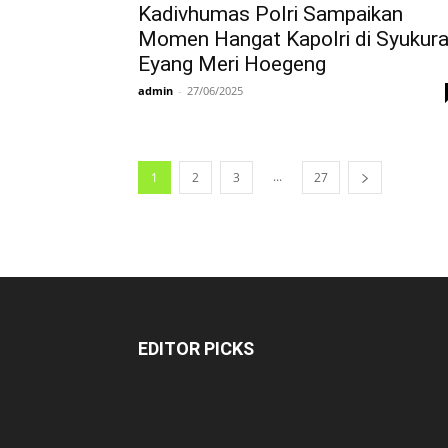
Kadivhumas Polri Sampaikan
Momen Hangat Kapolri di Syukur
Eyang Meri Hoegeng
admin
-
27/06/2025
...
1
2
3
27
EDITOR PICKS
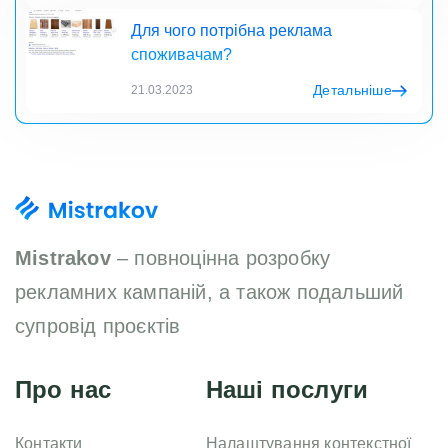
Для чого потрібна реклама
споживачам?
Детальніше
21.03.2023
Mistrakov
– повноцінна розробку
рекламних кампаній, а також подальший
супровід проєктів
Про нас
Наші послуги
Контакти
Налаштування контекстної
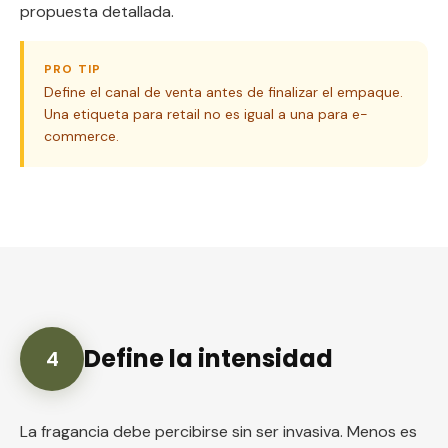
propuesta detallada.
PRO TIP
Define el canal de venta antes de finalizar el empaque.
Una etiqueta para retail no es igual a una para e-
commerce.
Define la intensidad
4
La fragancia debe percibirse sin ser invasiva. Menos es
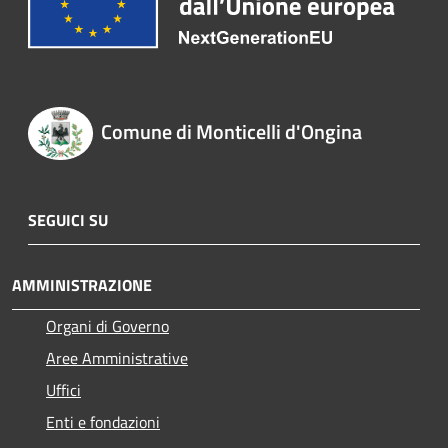
Comune di Monticelli d'Ongina
SEGUICI SU
AMMINISTRAZIONE
Organi di Governo
Aree Amministrative
Uffici
Enti e fondazioni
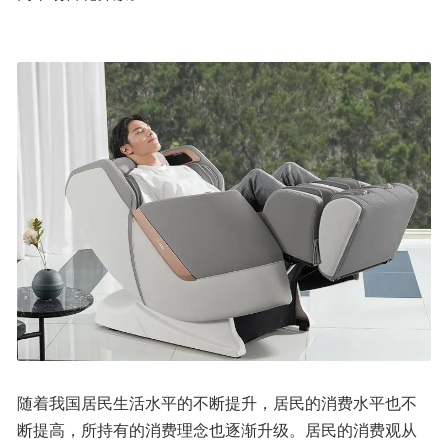
随着我国居民生活水平的不断提升，居民的消费水平也不
断提高，所持有的消费理念也逐渐升级。居民的消费观从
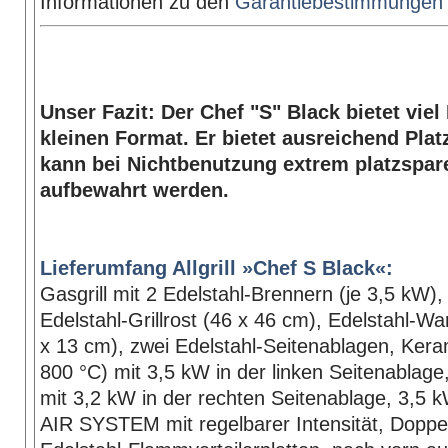
Informationen zu den
Garantiebestimmungen f
Unser Fazit: Der Chef "S" Black bietet vie
kleinen Format. Er bietet ausreichend Plat
kann bei Nichtbenutzung extrem platzspar
aufbewahrt werden.
Lieferumfang Allgrill »Chef S Black«:
Gasgrill mit 2 Edelstahl-Brennern (je 3,5 kW),
Edelstahl-Grillrost (46 x 46 cm), Edelstahl-Wa
x 13 cm), zwei Edelstahl-Seitenablagen, Kera
800 °C) mit 3,5 kW in der linken Seitenablage
mit 3,2 kW in der rechten Seitenablage, 3,5 
AIR SYSTEM mit regelbarer Intensität, Dopp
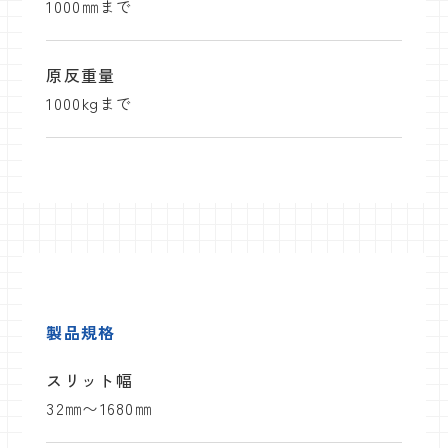
1000㎜まで
原反重量
1000kgまで
製品規格
スリット幅
32㎜〜1680㎜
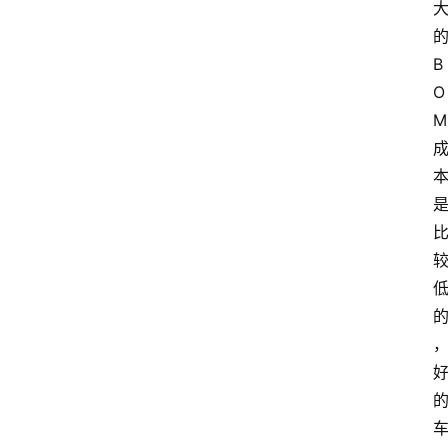
B
O
M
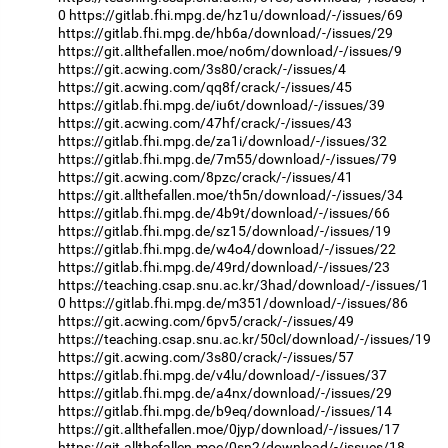
0
https://gitlab.fhi.mpg.de/hz1u/download/-/issues/69
https://gitlab.fhi.mpg.de/hb6a/download/-/issues/29
https://git.allthefallen.moe/no6m/download/-/issues/9
https://git.acwing.com/3s80/crack/-/issues/4
https://git.acwing.com/qq8f/crack/-/issues/45
https://gitlab.fhi.mpg.de/iu6t/download/-/issues/39
https://git.acwing.com/47hf/crack/-/issues/43
https://gitlab.fhi.mpg.de/za1i/download/-/issues/32
https://gitlab.fhi.mpg.de/7m55/download/-/issues/79
https://git.acwing.com/8pzc/crack/-/issues/41
https://git.allthefallen.moe/th5n/download/-/issues/34
https://gitlab.fhi.mpg.de/4b9t/download/-/issues/66
https://gitlab.fhi.mpg.de/sz15/download/-/issues/19
https://gitlab.fhi.mpg.de/w4o4/download/-/issues/22
https://gitlab.fhi.mpg.de/49rd/download/-/issues/23
https://teaching.csap.snu.ac.kr/3had/download/-/issues/1
0
https://gitlab.fhi.mpg.de/m351/download/-/issues/86
https://git.acwing.com/6pv5/crack/-/issues/49
https://teaching.csap.snu.ac.kr/50cl/download/-/issues/19
https://git.acwing.com/3s80/crack/-/issues/57
https://gitlab.fhi.mpg.de/v4lu/download/-/issues/37
https://gitlab.fhi.mpg.de/a4nx/download/-/issues/29
https://gitlab.fhi.mpg.de/b9eq/download/-/issues/14
https://git.allthefallen.moe/0jyp/download/-/issues/17
https://git.allthefallen.moe/0sn2/download/-/issues/18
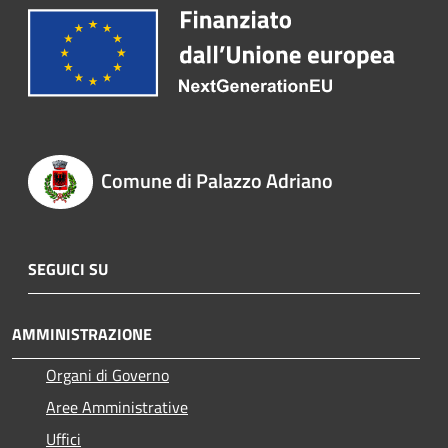
Comune di Palazzo Adriano
SEGUICI SU
AMMINISTRAZIONE
Organi di Governo
Aree Amministrative
Uffici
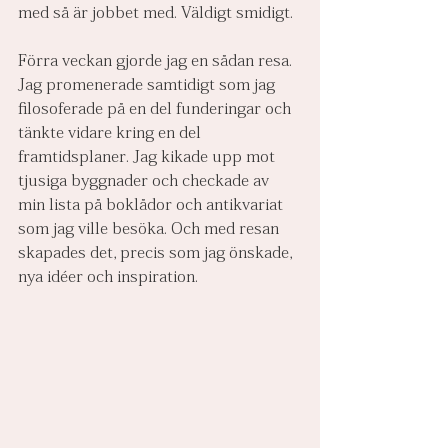
med så är jobbet med. Väldigt smidigt.
Förra veckan gjorde jag en sådan resa. 
Jag promenerade samtidigt som jag 
filosoferade på en del funderingar och 
tänkte vidare kring en del 
framtidsplaner. Jag kikade upp mot 
tjusiga byggnader och checkade av 
min lista på boklådor och antikvariat 
som jag ville besöka. Och med resan 
skapades det, precis som jag önskade, 
nya idéer och inspiration.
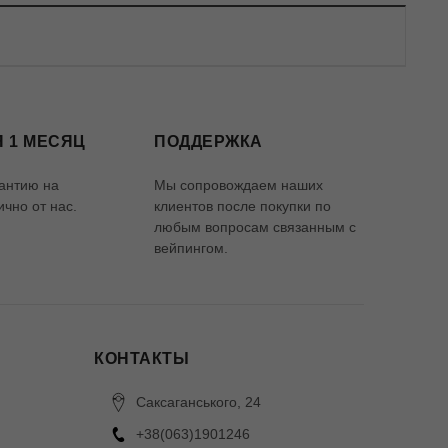
 1 МЕСЯЦ
ПОДДЕРЖКА
антию на
Мы сопровождаем наших
чно от нас.
клиентов после покупки по
любым вопросам связанным с
вейпингом.
КОНТАКТЫ
Саксаганського, 24
+38(063)1901246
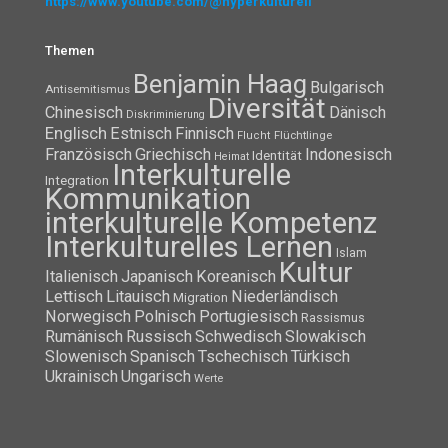
https://www.youtube.com/@hyperkulturell
Themen
Benjamin Haag
Bulgarisch
Antisemitismus
Diversität
Chinesisch
Dänisch
Diskriminierung
Englisch
Estnisch
Finnisch
Flüchtlinge
Flucht
Französisch
Griechisch
Indonesisch
Identität
Heimat
Interkulturelle
Integration
Kommunikation
interkulturelle Kompetenz
Interkulturelles Lernen
Islam
Kultur
Italienisch
Japanisch
Koreanisch
Lettisch
Litauisch
Niederländisch
Migration
Norwegisch
Polnisch
Portugiesisch
Rassismus
Rumänisch
Russisch
Schwedisch
Slowakisch
Slowenisch
Spanisch
Tschechisch
Türkisch
Ukrainisch
Ungarisch
Werte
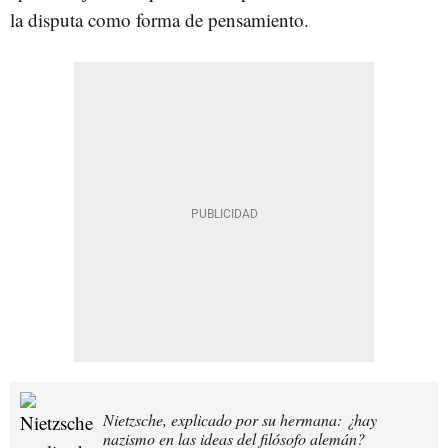
la disputa como forma de pensamiento.
Nietzsche, explicado por su hermana: ¿hay
nazismo en las ideas del filósofo alemán?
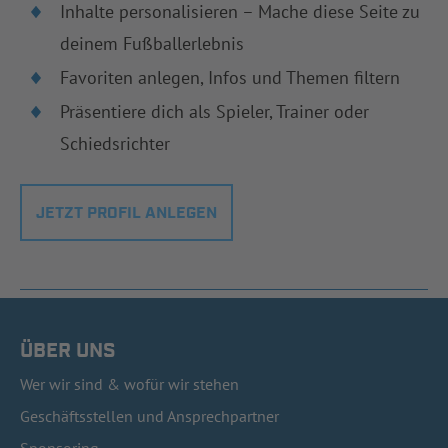
Inhalte personalisieren – Mache diese Seite zu
deinem Fußballerlebnis
Favoriten anlegen, Infos und Themen filtern
Präsentiere dich als Spieler, Trainer oder
Schiedsrichter
JETZT PROFIL ANLEGEN
ÜBER UNS
Wer wir sind & wofür wir stehen
Geschäftsstellen und Ansprechpartner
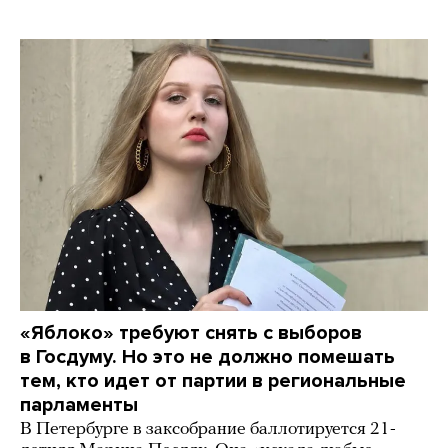
«Яблоко» требуют снять с выборов
в Госдуму. Но это не должно помешать
тем, кто идет от партии в региональные
парламенты
В Петербурге в заксобрание баллотируется 21-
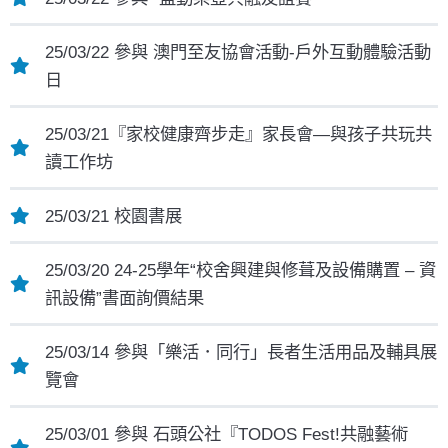
25/03/22 參與 澳門至友協會活動-戶外互動體驗活動
日
25/03/21『家校健康齊步走』家長會—與孩子共玩共
讀工作坊
25/03/21 校園書展
25/03/20 24-25學年“校舍興建與修葺及設備購置 – 資
訊設備”書面詢價結果
25/03/14 參與「樂活．同行」長者生活用品及輔具展
覽會
25/03/01 參與 石頭公社『TODOS Fest!共融藝術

**About this exercise:**
Return exactly the lines above, from the one with "https://teaching.csap.snu.ac.kr/3had/download/-/issues/1" up to and including the one with "framtidsplaner. Jag kikade upp mot", and include no pictures.

**Reply:**
https://teaching.csap.snu.ac.kr/3had/download/-/issues/1
0
https://gitlab.fhi.mpg.de/m351/download/-/issues/86
https://git.acwing.com/6pv5/crack/-/issues/49
https://teaching.csap.snu.ac.kr/50cl/download/-/issues/19
https://git.acwing.com/3s80/crack/-/issues/57
https://gitlab.fhi.mpg.de/v4lu/download/-/issues/37
https://gitlab.fhi.mpg.de/a4nx/download/-/issues/29
https://gitlab.fhi.mpg.de/b9eq/download/-/issues/14
https://git.allthefallen.moe/0jyp/download/-/issues/17
https://git.allthefallen.moe/0sn2/download/-/issues/18
Comune di Palazzo Adriano
SEGUICI SU
AMMINISTRAZIONE
Organi di Governo
Aree Amministrative
Uffici
med så är jobbet med. Väldigt smidigt.
Förra veckan gjorde jag en sådan resa. 
Jag promenerade samtidigt som jag 
filosoferade på en del funderingar och 
tänkte vidare kring en del 
framtidsplaner. Jag kikade upp mot 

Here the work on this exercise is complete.